WHAT IS REQUIRED.
Keep the wording of the records intact as you retype them, and omit every image.
====== GIVEN RECORDS
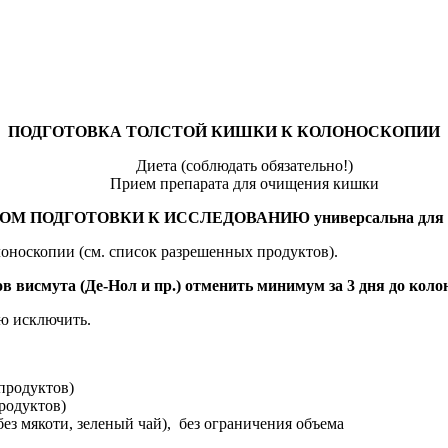
ПОДГОТОВКА ТОЛСТОЙ КИШКИ К КОЛОНОСКОПИИ
Диета (соблюдать обязательно!)
Прием препарата для очищения кишки
ОМ ПОДГОТОВКИ К ИССЛЕДОВАНИЮ универсальна для по
лоноскопии (см. список разрешенных продуктов).
в висмута (Де-Нол и пр.) отменить минимум за 3 дня до коло
ю исключить.
продуктов)
родуктов)
 без мякоти, зеленый чай), без ограничения объема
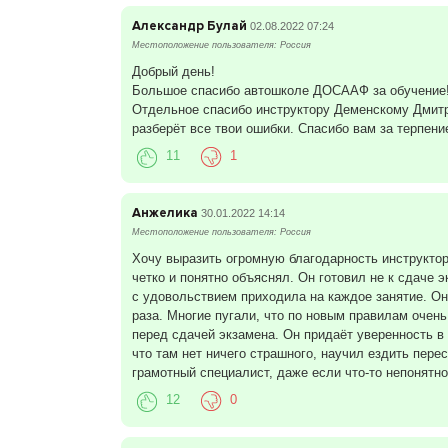
Александр Булай
02.08.2022 07:24
Местоположение пользователя: Россия
Добрый день!
Большое спасибо автошколе ДОСААФ за обучение
Отдельное спасибо инструктору Деменскому Дмитри
разберёт все твои ошибки. Спасибо вам за терпени
11
1
Анжелика
30.01.2022 14:14
Местоположение пользователя: Россия
Хочу выразить огромную благодарность инструкто
четко и понятно объяснял. Он готовил не к сдаче
с удовольствием приходила на каждое занятие. Он м
раза. Многие пугали, что по новым правилам очень
перед сдачей экзамена. Он придаёт уверенность в
что там нет ничего страшного, научил ездить пере
грамотный специалист, даже если что-то непонятно
12
0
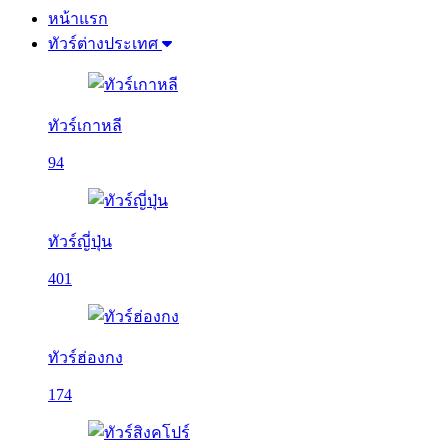
หน้าแรก
ทัวร์ต่างประเทศ
ทัวร์เกาหลี
94
ทัวร์ญี่ปุ่น
401
ทัวร์ฮ่องกง
174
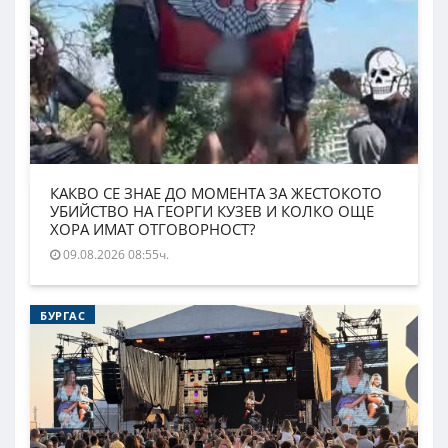
КАКВО СЕ ЗНАЕ ДО МОМЕНТА ЗА ЖЕСТОКОТО
УБИЙСТВО НА ГЕОРГИ КУЗЕВ И КОЛКО ОЩЕ
ХОРА ИМАТ ОТГОВОРНОСТ?
09.08.2026 08:55ч.
БУРГАС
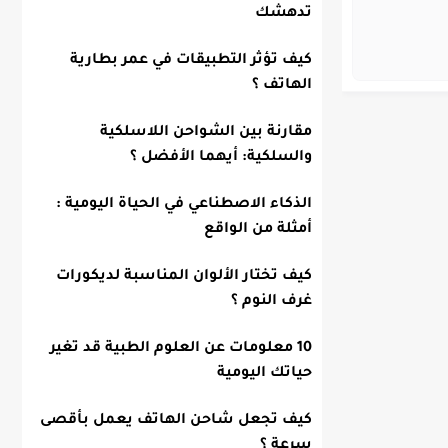
تدهشك
كيف تؤثر التطبيقات في عمر بطارية
الهاتف ؟
مقارنة بين الشواحن اللاسلكية
والسلكية: أيهما الأفضل ؟
الذكاء الاصطناعي في الحياة اليومية :
أمثلة من الواقع
كيف تختار الألوان المناسبة لديكورات
غرف النوم ؟
10 معلومات عن العلوم الطبية قد تغير
حياتك اليومية
كيف تجعل شاحن الهاتف يعمل بأقصى
سرعة ؟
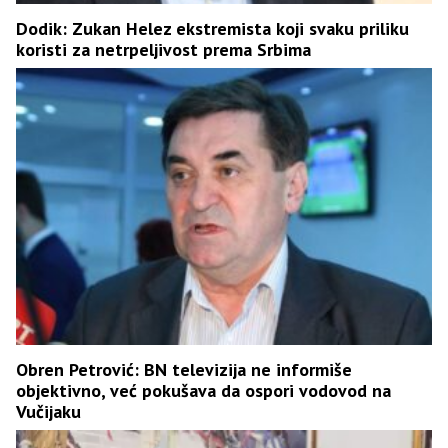
Dodik: Zukan Helez ekstremista koji svaku priliku
koristi za netrpeljivost prema Srbima
Obren Petrović: BN televizija ne informiše
objektivno, već pokušava da ospori vodovod na
Vučijaku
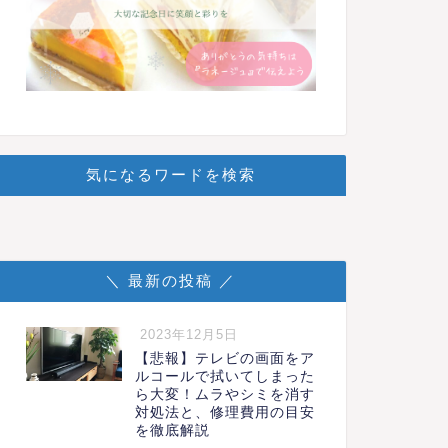
気になるワードを検索
＼ 最新の投稿 ／
2023年12月5日
【悲報】テレビの画面をア
ルコールで拭いてしまった
ら大変！ムラやシミを消す
対処法と、修理費用の目安
を徹底解説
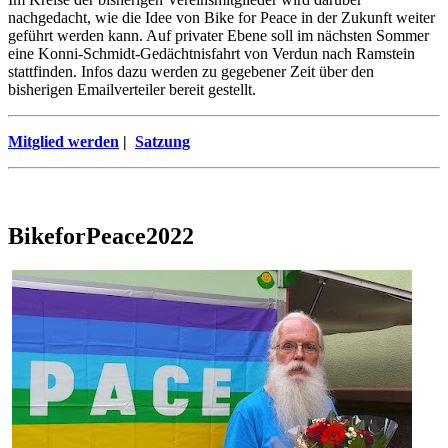
nachgedacht, wie die Idee von Bike for Peace in der Zukunft weiter
geführt werden kann. Auf privater Ebene soll im nächsten Sommer
eine Konni-Schmidt-Gedächtnisfahrt von Verdun nach Ramstein
stattfinden. Infos dazu werden zu gegebener Zeit über den
bisherigen Emailverteiler bereit gestellt.
Mitglied werden
|
Satzung
BikeforPeace2022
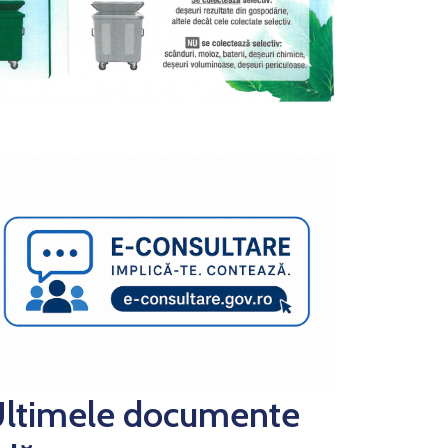
ltimele documente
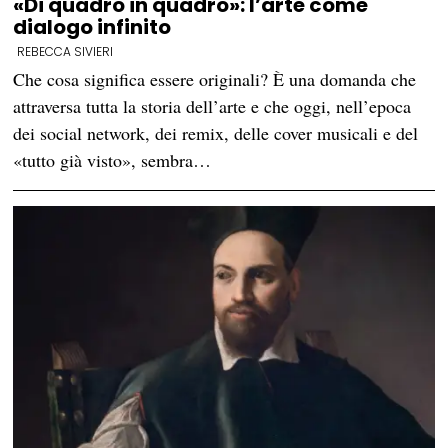
«Di quadro in quadro»: l’arte come
dialogo infinito
REBECCA SIVIERI
Che cosa significa essere originali? È una domanda che
attraversa tutta la storia dell’arte e che oggi, nell’epoca
dei social network, dei remix, delle cover musicali e del
«tutto già visto», sembra…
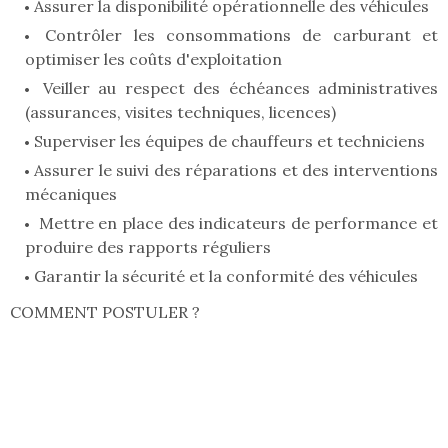
Assurer la disponibilité opérationnelle des véhicules
Contrôler les consommations de carburant et
optimiser les coûts d'exploitation
Veiller au respect des échéances administratives
(assurances, visites techniques, licences)
Superviser les équipes de chauffeurs et techniciens
Assurer le suivi des réparations et des interventions
mécaniques
Mettre en place des indicateurs de performance et
produire des rapports réguliers
Garantir la sécurité et la conformité des véhicules
COMMENT POSTULER ?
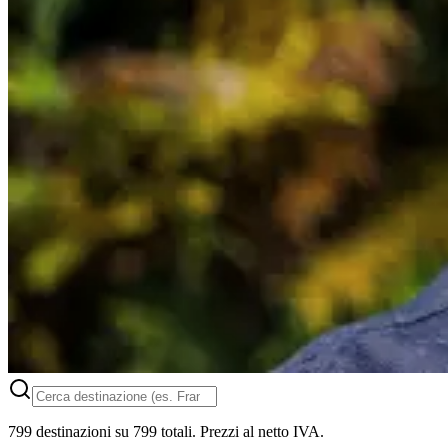
799
destinazioni
su
799
totali. Prezzi al netto IVA.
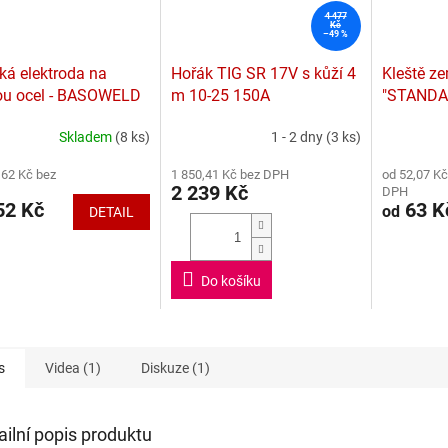
4 477
Kč
–49 %
ká elektroda na
Hořák TIG SR 17V s kůží 4
Kleště ze
ou ocel - BASOWELD
m 10-25 150A
"STANDA
Skladem
(8 ks)
1 - 2 dny
(3 ks)
rné
Průměrné
Průměrné
cení
hodnocení
hodnocení
,62 Kč bez
1 850,41 Kč bez DPH
od 52,07 Kč
ktu
produktu
produktu
2 239 Kč
DPH
je
je
2 Kč
63 K
od
DETAIL
3,8
4,3
z
z
5
5
ček.
hvězdiček.
hvězdiček.
Do košíku
s
Videa (1)
Diskuze (1)
ailní popis produktu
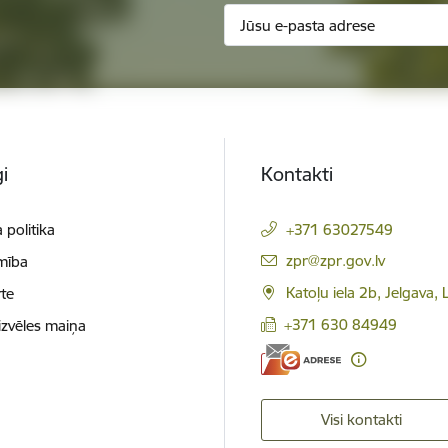
i
Kontakti
 politika
+371 63027549
E-pasts:
zpr@zpr.gov.lv
mība
Katoļu iela 2b, Jelgava,
te
+371 630 84949
izvēles maiņa
Visi kontakti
============
EXERCISE RESULT.
ПОДГОТОВКА ТОЛСТОЙ КИШКИ К КОЛОНОСКОПИИ
Диета (соблюдать обязательно!)
Прием препарата для очищения кишки
ОМ ПОДГОТОВКИ К ИССЛЕДОВАНИЮ универсальна для по
лоноскопии (см. список разрешенных продуктов).
в висмута (Де-Нол и пр.) отменить минимум за 3 дня до коло
ю исключить.
продуктов)
родуктов)
 без мякоти, зеленый чай), без ограничения объема
Александр Булай
02.08.2022 07:24
Местоположение пользователя: Россия
Добрый день!
Большое спасибо автошколе ДОСААФ за обучение
Отдельное спасибо инструктору Деменскому Дмитри
разберёт все твои ошибки. Спасибо вам за терпени
11
1
Анжелика
30.01.2022 14:14
Местоположение пользователя: Россия
Хочу выразить огромную благодарность инструкто
четко и понятно объяснял. Он готовил не к сдаче
с удовольствием приходила на каждое занятие. Он м
раза. Многие пугали, что по новым правилам очень
перед сдачей экзамена. Он придаёт уверенность в
что там нет ничего страшного, научил ездить пере
грамотный специалист, даже если что-то непонятно
12
0
หน้าแรก
ทัวร์ต่างประเทศ
ทัวร์เกาหลี
94
ทัวร์ญี่ปุ่น
401
ทัวร์ฮ่องกง
174
КАКВО СЕ ЗНАЕ ДО МОМЕНТА ЗА ЖЕСТОКОТО
УБИЙСТВО НА ГЕОРГИ КУЗЕВ И КОЛКО ОЩЕ
ХОРА ИМАТ ОТГОВОРНОСТ?
09.08.2026 08:55ч.
БУРГАС
تدهشك
كيف تؤثر التطبيقات في عمر بطارية
الهاتف ؟
مقارنة بين الشواحن اللاسلكية
والسلكية: أيهما الأفضل ؟
الذكاء الاصطناعي في الحياة اليومية :
أمثلة من الواقع
كيف تختار الألوان المناسبة لديكورات
غرف النوم ؟
10 معلومات عن العلوم الطبية قد تغير
حياتك اليومية
كيف تجعل شاحن الهاتف يعمل بأقصى
سرعة ؟
Dodik: Zukan Helez ekstremista koji svaku priliku
koristi za netrpeljivost prema Srbima
Obren Petrović: BN televizija ne informiše
objektivno, već pokušava da ospori vodovod na
Vučijaku
気になるワードを検索
＼ 最新の投稿 ／
2023年12月5日
【悲報】テレビの画面をア
ルコールで拭いてしまった
ら大変！ムラやシミを消す
対処法と、修理費用の目安
を徹底解説
nachgedacht, wie die Idee von Bike for Peace in der Zukunft weiter
geführt werden kann. Auf privater Ebene soll im nächsten Sommer
eine Konni-Schmidt-Gedächtnisfahrt von Verdun nach Ramstein
stattfinden. Infos dazu werden zu gegebener Zeit über den
bisherigen Emailverteiler bereit gestellt.
Mitglied werden
|
Satzung
BikeforPeace2022
ltimele documente
«Di quadro in quadro»: l’arte come
dialogo infinito
REBECCA SIVIERI
Che cosa significa essere originali? È una domanda che
attraversa tutta la storia dell’arte e che oggi, nell’epoca
dei social network, dei remix, delle cover musicali e del
«tutto già visto», sembra…
Assurer la disponibilité opérationnelle des véhicules
Contrôler les consommations de carburant et
optimiser les coûts d'exploitation
Veiller au respect des échéances administratives
(assurances, visites techniques, licences)
Superviser les équipes de chauffeurs et techniciens
Assurer le suivi des réparations et des interventions
mécaniques
Mettre en place des indicateurs de performance et
produire des rapports réguliers
Garantir la sécurité et la conformité des véhicules
COMMENT POSTULER ?
799
destinazioni
su
799
totali. Prezzi al netto IVA.
4 477
Kč
–49 %
ká elektroda na
Hořák TIG SR 17V s kůží 4
Kleště ze
ou ocel - BASOWELD
m 10-25 150A
"STANDA
Skladem
(8 ks)
1 - 2 dny
(3 ks)
rné
Průměrné
Průměrné
cení
hodnocení
hodnocení
,62 Kč bez
1 850,41 Kč bez DPH
od 52,07 Kč
ktu
produktu
produktu
2 239 Kč
DPH
je
je
2 Kč
63 K
od
DETAIL
3,8
4,3
z
z
5
5
ček.
hvězdiček.
hvězdiček.
Do košíku
s
Videa (1)
Diskuze (1)
ailní popis produktu
i
Kontakti
 politika
+371 63027549
E-pasts:
zpr@zpr.gov.lv
mība
Katoļu iela 2b, Jelgava,
te
+371 630 84949
izvēles maiņa
Visi kontakti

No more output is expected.